Another limitation of the current research is that data for other variables that may influence the likelihood of crime occurrence were not available for analysis, and hence not explicitly included in the models (though we attempted to estimate their influence using a spatial lag term). For example, in a series of studies that involved the collection of rich data at the street segment level, Weisburd et al. (2012) found that factors such as ethnic heterogeneity and other indicators of social disorganization were associated with crime risk (see also Weisburd et al. 2014). These latter studies, however, did not examine the influence of the street network in the way described here, and hence future studies might aim to combine these two approaches to provide a still more complete understanding of what factors influence crime risk at the street segment level, and if and how these factors interact.

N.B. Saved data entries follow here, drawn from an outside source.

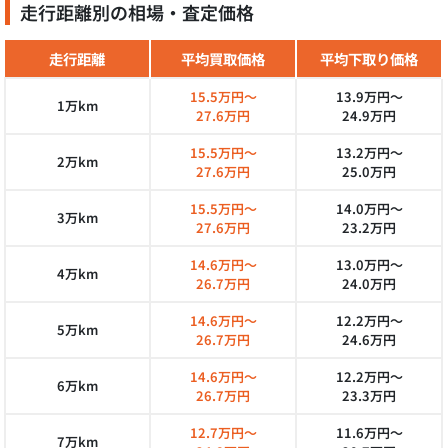
走行距離別の相場・査定価格
走行距離
平均買取価格
平均下取り価格
15.5万円～
13.9万円～
1万km
27.6万円
24.9万円
15.5万円～
13.2万円～
2万km
27.6万円
25.0万円
15.5万円～
14.0万円～
3万km
27.6万円
23.2万円
14.6万円～
13.0万円～
4万km
26.7万円
24.0万円
14.6万円～
12.2万円～
5万km
26.7万円
24.6万円
14.6万円～
12.2万円～
6万km
26.7万円
23.3万円
12.7万円～
11.6万円～
7万km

Neighborhood-level variables and their effect on OSV might also be examined in the future, using a hierarchical modeling framework. Some authors have argued this approach better approximates the spatial decision making process of offenders, which is thought to consist of “a series of spatially nested choices” (Taylor and Gottfredson 1986: 395–396). In this way, an offender may select a neighborhood in the first instance, and then make subsequent decisions as to which street, and eventually individual target, to select. Such an approach has been adopted for the crime of burglary (Davies and Johnson 2015; Johnson and Bowers 2010) but no studies have used such an approach for other forms of crime. This was not possible in the current study as such models are difficult to specify for zero-inflated models and not available in most software packages.

As with any other study, the issue of external validity applies. It is possible that the findings reported are not applicable to other crime types, or locations. The fact that most of the results are largely consistent with previous research is encouraging, but replication will be required before the external validity of the findings can be established. To conclude, the current study suggests that, after controlling for other factors (observed and estimated), both the configuration of the street network and the spatial distribution of commercial land uses systematically influence the placement of OSV. This is an important finding since previous research has either considered only the effect of the street network or that of land use on the spatial distribution of crime, but not both within a single study. Overall, the research provides further support for theories of environmental criminology and, importantly, suggests their utility in explaining the spatial distribution of expressive as well as acquisitive crimes.